Cuando alargó la mano alcancé a ver una marca en el interior de su muñeca. Me pareció un tatuaje, pero una segunda mirada reveló una marca de nacimiento roja y marrón, con un poco de relieve, similar a una salpicadura de pintura.

—Ése no es el mejor sitio para una marca de nacimiento —dije, desconcertada al advertir que la tenía casi en el mismo lugar que mi cicatriz.

Con aire despreocupado, aunque discreto, tiró de su manga para cubrirse la muñeca.

—¿Preferirías que la llevara en un lugar más íntimo?

—No tengo preferencias al respecto. —Dudé de cómo había sonado, así que añadí—: Si no la tuvieras me daría igual. —Y remaché—: Tu marca de nacimiento me trae sin cuidado.

—¿Alguna pregunta más? ¿Algún otro comentario?

—No.

—Pues entonces nos vemos en la clase de Bio.

Pensé en decirle que no volvería a verme nunca más. Pero no iba a tragarme mis palabras dos veces el mismo día.
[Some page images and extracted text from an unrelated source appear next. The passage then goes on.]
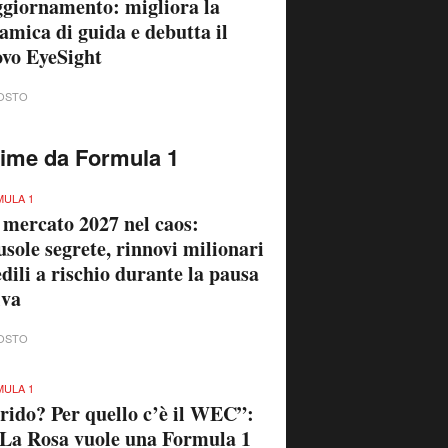
ggiornamento: migliora la
amica di guida e debutta il
vo EyeSight
OSTO
time da Formula 1
ULA 1
 mercato 2027 nel caos:
usole segrete, rinnovi milionari
edili a rischio durante la pausa
iva
OSTO
ULA 1
rido? Per quello c’è il WEC”:
La Rosa vuole una Formula 1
Aquella noche, más tarde, me despertó un ruido. Me quedé quieta, con la cabeza hundida en la almohada, todos mis sentidos alertas. Mi madre estaba fuera de la ciudad por lo menos una vez al mes, así que estaba acostumbrada a dormir sola en casa, y hacía meses que imaginaba pasos que recorrían el pasillo hacia mi habitación. La verdad era que nunca me sentía completamente sola. Justo después de que mataran a mi padre de un disparo en Portland mientras compraba un regalo para mi madre el día de su cumpleaños, una extraña presencia entró en mi vida. Como si alguien estuviera orbitando mi mundo, vigilando desde la distancia. Al principio, esa presencia fantasmal me tenía sobre ascuas, pero como no ocurría nada malo mi ansiedad se calmó. Empecé a preguntarme si había una razón cósmica que explicara mis presentimientos. Tal vez el espíritu de mi padre andaba cerca. La idea a menudo me reconfortaba, pero aquella noche era diferente. Sentía la presencia como un hielo sobre mi piel.

Al girar un poco la cabeza, vislumbré una sombra tenebrosa proyectada sobre el suelo de la habitación, una silueta de hombre. Me di la vuelta para ponerme de cara a la ventana, la luna era la única fuente de luz que podía proyectar una sombra. Pero no se veía nada. Me abracé a la almohada y me dije que había sido una nube pasando por delante de la luna. O un trozo de algo arrastrado por el viento. Sin embargo, a mi pulso le costó unos minutos estabilizarse.

Cuando reuní valor para salir de la cama, el jardín debajo de la ventana estaba calmo y silencioso. Sólo se oían las ramas del árbol rozando la pared de la casa, y los latidos de mi corazón.